Rhinotracheitis is known and referred to by different names and symbols in veterinary literature, and authors assume the reader knows that they mean the same thing. It is important that readers understand what those different references are:


Rhinotracheitis
FHV (Feline Herpes Virus)
FHV-1 (Feline Herpes Virus-1)
FVR (Feline Viral Rhinotracheitis)
FRV (Feline Rhinotracheitis Virus)
In this article the virus will be referred to as FVR or Rhinotracheitis.

What Is Rhinotracheitis?
FVR is the more severe of the two most common upper respiratory viruses, the other being Calici virus. As suggested by the name, it affects the nose ("rhino"), eyes, throat area and sinus areas. The "itis" refers to the inflammation/infection that is happening. It is referred to as an "upper" respiratory virus because it affects the area involved with breathing that is before the lungs and trachea.
FVR is actually a herpes virus, specifically Herpes Virus 1, and it is specific for cats.

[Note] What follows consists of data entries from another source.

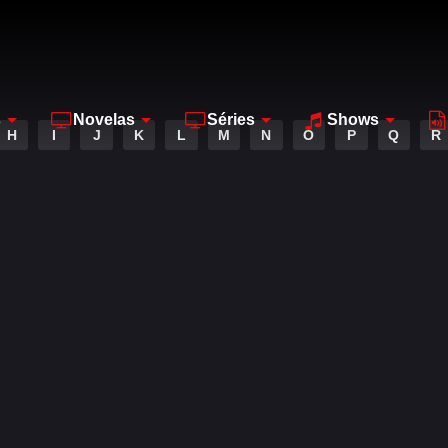
s
Novelas
Séries
Shows
H
I
J
K
L
M
N
O
P
Q
R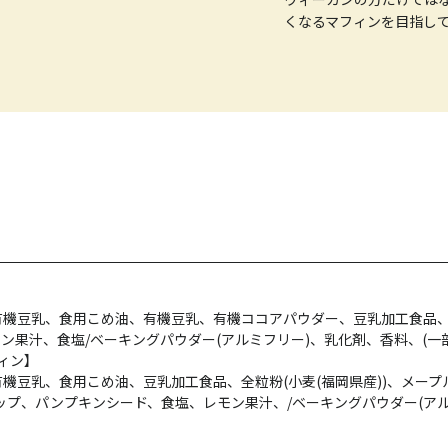
くなるマフィンを目指し
糖、有機豆乳、食用こめ油、有機豆乳、有機ココアパウダー、豆乳加工食品
ン果汁、食塩/ベーキングパウダー(アルミフリー)、乳化剤、香料、(一
ィン】
、有機豆乳、食用こめ油、豆乳加工食品、全粒粉(小麦(福岡県産))、メ
ップ、パンプキンシード、食塩、レモン果汁、/ベーキングパウダー(アル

What Does Rhinotracheitis Virus Do?
A) Active Disease
The virus attacks and grows in the nose, sinuses, eyes, the membranes surrounding the eyes, throat, tonsils, upper palate of the mouth and trachea. One to three days after a cat becomes infected, there are signs of severe sneezing (very important first symptom). The cat/kitten will become very depressed, run a fever, lose its appetite, and start to form a thick, mucousy discharge from the nose and possibly eyes. In some cases, the cat/kitten may drool. The lining around the inside of the eye is noticeably red and swollen. Sometimes ulcers may develop in the mouth, or the cat/kitten may develop pneumonia. These symptoms may go on for seven to 14 days, depending upon the amount of virus with which the cat/kitten was infected. (Note: The more virus that infects, the more severe the sickness produced.)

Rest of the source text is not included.